Ospite d’onore del pomeriggio, tra i tanti studenti presenti in sala, la figlia Antonia, che del padre conserva una marea di istantanee davvero indimenticabili. «Ho avuto un rapporto molto bello con papà», racconta, «Da piccola la mia vita era quella di una qualunque bambina. Ricordo come fosse ora i pomeriggi in cui si chiudeva nel suo studio a scrivere, mentre io me ne stavo rannicchiata a guardarlo. Usava solo due dita per battere a macchina, e quel ticchettio mi è rimasto nel profondo del cuore». Capo Vaticano, in Calabria, è stato per molto tempo centro della vita di Berto, figura che ha lambito vari momenti della storia italiana.
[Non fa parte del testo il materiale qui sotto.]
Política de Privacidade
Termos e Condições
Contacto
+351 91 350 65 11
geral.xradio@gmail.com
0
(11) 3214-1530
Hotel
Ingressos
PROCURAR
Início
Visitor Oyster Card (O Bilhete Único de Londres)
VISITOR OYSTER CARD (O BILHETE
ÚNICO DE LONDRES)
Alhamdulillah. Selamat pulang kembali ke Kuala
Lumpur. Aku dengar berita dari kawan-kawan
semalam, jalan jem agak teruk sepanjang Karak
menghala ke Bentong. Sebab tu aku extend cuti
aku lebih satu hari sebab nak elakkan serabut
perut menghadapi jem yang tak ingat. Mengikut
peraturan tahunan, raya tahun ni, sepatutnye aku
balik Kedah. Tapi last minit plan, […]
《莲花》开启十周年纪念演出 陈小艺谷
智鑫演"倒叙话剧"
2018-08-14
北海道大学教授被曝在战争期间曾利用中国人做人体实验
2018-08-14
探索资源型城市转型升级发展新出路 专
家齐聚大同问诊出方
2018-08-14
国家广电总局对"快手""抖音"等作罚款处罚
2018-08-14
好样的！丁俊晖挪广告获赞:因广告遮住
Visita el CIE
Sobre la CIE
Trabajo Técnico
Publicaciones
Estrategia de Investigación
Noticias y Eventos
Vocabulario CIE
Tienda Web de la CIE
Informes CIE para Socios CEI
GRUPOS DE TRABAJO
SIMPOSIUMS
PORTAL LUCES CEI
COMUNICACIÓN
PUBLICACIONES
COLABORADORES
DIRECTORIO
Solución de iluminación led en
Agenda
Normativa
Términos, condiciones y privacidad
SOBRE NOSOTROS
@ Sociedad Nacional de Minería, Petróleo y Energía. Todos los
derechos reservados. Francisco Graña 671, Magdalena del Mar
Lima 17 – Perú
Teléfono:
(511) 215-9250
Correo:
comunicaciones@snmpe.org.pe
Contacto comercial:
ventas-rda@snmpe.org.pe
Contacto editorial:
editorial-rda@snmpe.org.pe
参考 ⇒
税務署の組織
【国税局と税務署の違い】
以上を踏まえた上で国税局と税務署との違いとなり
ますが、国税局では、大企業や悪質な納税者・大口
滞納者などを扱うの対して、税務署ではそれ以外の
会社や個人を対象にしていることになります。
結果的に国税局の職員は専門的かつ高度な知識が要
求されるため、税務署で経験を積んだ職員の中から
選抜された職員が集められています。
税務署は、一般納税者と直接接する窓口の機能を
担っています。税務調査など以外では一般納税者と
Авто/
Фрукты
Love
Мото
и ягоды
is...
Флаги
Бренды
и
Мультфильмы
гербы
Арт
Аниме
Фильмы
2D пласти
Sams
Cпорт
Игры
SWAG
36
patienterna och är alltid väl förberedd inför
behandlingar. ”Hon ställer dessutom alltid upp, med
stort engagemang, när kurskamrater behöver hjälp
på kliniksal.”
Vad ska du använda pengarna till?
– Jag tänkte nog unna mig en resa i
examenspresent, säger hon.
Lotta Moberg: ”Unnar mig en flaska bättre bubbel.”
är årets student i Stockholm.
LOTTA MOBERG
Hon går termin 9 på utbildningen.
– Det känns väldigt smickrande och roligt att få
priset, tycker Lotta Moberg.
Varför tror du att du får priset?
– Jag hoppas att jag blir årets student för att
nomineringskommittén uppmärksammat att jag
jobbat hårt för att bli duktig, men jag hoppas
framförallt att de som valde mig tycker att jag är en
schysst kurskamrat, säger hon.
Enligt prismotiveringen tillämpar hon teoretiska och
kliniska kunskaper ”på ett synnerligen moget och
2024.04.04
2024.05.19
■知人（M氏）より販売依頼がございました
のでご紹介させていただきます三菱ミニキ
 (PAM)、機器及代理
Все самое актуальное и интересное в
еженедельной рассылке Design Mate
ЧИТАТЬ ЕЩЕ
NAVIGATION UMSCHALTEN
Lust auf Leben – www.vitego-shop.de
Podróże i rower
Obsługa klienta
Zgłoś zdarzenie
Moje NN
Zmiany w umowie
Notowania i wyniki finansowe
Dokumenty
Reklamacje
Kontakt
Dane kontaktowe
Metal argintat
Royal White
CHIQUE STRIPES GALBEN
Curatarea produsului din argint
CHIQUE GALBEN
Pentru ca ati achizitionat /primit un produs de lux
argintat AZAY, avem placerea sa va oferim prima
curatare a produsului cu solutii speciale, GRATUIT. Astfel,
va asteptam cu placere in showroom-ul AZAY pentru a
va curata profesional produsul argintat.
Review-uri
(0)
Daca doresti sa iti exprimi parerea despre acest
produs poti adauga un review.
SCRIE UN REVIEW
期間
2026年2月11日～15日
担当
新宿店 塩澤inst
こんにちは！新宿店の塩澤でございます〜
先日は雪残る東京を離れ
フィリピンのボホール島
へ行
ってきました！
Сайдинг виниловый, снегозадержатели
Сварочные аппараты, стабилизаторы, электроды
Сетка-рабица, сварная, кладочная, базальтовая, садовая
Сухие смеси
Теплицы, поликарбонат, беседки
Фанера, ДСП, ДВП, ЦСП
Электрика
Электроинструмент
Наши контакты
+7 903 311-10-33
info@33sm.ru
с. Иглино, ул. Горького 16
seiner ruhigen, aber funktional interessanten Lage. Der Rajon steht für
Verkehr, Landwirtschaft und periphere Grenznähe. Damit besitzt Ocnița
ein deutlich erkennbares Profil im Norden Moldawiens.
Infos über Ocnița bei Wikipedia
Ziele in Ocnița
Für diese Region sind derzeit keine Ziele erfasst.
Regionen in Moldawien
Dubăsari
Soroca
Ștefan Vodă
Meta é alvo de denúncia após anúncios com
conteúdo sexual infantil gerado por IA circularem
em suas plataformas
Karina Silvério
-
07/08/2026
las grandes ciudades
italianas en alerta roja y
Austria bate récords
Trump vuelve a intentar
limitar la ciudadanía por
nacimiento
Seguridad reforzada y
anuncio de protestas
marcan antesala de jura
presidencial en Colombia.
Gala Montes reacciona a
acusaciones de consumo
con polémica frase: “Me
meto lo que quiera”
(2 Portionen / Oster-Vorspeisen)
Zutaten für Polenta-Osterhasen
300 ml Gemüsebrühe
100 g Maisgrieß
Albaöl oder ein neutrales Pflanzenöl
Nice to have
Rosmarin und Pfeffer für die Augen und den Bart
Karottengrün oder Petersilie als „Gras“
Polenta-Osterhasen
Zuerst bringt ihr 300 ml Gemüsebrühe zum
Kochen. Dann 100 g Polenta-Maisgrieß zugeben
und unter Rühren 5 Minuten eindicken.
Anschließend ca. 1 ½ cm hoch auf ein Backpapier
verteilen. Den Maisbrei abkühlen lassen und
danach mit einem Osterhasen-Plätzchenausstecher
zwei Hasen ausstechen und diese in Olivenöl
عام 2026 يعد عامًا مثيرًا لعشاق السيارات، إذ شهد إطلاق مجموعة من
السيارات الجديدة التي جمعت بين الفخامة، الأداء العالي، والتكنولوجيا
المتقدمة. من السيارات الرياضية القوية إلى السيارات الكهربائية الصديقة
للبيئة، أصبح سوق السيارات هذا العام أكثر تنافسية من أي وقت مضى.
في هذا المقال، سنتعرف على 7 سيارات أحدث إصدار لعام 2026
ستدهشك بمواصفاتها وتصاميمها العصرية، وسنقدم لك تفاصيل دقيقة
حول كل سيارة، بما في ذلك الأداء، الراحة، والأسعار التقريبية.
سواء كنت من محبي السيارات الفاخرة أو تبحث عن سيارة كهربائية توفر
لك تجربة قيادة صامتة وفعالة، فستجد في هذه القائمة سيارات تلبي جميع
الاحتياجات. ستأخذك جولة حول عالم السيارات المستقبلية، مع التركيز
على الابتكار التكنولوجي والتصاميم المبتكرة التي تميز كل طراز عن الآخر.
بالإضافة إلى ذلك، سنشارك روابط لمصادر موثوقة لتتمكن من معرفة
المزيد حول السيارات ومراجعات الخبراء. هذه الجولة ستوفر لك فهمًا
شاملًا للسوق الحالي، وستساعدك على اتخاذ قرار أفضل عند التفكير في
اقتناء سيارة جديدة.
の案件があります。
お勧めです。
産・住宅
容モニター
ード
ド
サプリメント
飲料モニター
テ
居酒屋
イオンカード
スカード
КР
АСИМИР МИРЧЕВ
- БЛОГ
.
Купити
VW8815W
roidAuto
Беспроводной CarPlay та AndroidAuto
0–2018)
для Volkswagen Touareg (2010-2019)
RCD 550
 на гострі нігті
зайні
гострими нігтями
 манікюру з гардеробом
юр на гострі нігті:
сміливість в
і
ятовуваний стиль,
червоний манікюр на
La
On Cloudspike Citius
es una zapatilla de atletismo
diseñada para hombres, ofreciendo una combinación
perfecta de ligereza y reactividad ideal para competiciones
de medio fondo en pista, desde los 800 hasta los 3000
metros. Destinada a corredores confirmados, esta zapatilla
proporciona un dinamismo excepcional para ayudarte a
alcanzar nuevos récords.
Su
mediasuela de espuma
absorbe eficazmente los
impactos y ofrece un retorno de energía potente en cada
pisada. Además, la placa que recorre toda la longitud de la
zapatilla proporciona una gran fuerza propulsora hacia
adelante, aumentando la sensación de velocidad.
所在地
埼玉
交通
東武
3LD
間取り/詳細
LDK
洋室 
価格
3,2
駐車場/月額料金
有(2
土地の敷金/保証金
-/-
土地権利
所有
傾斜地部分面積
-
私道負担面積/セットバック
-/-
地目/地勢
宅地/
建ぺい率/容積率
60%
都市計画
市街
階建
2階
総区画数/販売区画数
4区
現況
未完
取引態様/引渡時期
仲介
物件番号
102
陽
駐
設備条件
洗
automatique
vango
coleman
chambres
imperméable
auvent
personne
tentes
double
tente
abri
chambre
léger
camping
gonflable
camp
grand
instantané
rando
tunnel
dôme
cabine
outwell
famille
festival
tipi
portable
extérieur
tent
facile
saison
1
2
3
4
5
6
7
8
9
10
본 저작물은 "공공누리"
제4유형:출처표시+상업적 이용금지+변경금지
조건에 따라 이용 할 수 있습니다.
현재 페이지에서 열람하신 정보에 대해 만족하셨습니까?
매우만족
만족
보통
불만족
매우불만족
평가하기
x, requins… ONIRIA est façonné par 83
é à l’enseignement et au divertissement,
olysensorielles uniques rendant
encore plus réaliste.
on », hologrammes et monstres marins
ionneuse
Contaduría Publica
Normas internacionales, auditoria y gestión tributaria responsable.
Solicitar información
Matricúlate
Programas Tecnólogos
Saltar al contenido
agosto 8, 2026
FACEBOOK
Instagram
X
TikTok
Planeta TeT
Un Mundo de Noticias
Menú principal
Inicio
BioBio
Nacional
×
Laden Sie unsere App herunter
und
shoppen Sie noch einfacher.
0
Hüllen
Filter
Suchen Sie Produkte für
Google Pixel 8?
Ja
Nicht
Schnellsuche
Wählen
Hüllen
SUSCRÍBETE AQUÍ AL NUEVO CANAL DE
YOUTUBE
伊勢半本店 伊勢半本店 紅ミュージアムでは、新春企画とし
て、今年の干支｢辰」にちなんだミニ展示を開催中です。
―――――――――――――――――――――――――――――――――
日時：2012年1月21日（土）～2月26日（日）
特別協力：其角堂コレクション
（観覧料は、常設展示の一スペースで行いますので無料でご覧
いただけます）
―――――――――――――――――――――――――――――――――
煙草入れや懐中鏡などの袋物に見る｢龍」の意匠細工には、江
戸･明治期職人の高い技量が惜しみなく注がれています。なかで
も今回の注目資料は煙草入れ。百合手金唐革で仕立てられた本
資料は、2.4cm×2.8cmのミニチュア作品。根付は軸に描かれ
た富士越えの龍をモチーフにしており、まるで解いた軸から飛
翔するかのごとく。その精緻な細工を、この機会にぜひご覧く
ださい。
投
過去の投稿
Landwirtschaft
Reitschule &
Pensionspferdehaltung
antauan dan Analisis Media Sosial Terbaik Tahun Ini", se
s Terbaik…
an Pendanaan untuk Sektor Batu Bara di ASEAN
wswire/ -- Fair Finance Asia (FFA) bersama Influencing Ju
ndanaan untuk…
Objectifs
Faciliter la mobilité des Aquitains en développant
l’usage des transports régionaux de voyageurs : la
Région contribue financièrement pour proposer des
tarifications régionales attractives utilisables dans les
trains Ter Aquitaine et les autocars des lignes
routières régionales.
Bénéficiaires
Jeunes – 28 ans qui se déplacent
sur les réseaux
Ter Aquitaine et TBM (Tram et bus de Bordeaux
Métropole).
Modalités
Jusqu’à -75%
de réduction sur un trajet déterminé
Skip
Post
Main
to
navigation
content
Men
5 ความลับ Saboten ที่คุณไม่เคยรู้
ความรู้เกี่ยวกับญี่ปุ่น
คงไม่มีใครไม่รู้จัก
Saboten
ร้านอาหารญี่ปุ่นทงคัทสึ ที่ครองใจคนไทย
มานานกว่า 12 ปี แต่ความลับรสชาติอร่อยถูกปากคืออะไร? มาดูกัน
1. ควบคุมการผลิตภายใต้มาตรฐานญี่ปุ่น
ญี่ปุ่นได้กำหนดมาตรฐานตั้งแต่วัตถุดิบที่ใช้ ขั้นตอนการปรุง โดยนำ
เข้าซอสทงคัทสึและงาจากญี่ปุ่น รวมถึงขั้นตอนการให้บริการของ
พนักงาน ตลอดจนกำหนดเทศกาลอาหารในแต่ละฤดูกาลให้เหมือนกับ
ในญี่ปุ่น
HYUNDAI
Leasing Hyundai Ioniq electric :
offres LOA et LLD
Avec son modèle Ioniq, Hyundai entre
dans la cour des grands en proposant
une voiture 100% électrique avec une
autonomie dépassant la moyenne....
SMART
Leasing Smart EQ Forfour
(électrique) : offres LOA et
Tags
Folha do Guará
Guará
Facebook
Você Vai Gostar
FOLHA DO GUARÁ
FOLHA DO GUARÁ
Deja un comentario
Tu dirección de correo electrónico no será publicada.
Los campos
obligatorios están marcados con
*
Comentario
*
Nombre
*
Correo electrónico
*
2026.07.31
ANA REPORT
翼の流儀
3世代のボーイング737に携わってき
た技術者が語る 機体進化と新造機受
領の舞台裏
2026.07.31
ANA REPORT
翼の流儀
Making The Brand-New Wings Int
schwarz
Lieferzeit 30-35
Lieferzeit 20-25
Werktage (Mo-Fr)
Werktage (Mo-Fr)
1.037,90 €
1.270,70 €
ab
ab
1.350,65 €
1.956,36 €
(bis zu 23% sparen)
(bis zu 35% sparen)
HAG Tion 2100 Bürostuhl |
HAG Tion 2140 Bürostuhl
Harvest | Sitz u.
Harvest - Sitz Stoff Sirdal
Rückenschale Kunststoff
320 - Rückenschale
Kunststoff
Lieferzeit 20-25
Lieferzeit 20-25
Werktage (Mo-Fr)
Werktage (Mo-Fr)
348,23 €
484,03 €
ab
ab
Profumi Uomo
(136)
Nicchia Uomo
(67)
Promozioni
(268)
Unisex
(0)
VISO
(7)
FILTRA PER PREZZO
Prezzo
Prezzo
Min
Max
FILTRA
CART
Dalla gioventù, con l’adesione alle ideologie fasciste, fino ai successivi ripensamenti, grazie agli incontri (in un campo di concentramento) con artisti quali Alberto Burri, vero propellente umano capace di spingerlo a mettere su carta un talento per certi versi spesso accantonato e poi esploso, con la conquista di due premi Campiello (“Il male oscuro” e quindi l’ultimo “La gloria”, del 1978).

«C’è una cosa, una delle cose più bella che credo di ricordare di mio padre»,ha sottolineato Antonia, «Lui ci diceva spesso che quando pensava alla sua famiglia si passava un dito lungo l’esterno del naso. Un episodio simile capitò durante la cerimonia del Premio Campiello nel 1964, dove vinse con “Il male oscuro”. Era lì, su quel piccolo schermo, mentre me ne stavo incantata a fissarlo di fronte alla televisione. Forse era imbarazzato e anche a disagio, in quei momenti, ma a un certo punto iniziò con quel suo caratteristico “massaggio” su una narice. Lo sentii lì, vicino a me. Il nostro segreto, il nostro codice di vicinanza». Le informazioni sulle celebrazioni dedicate a Giuseppe Berto sul sito liceoberto.it.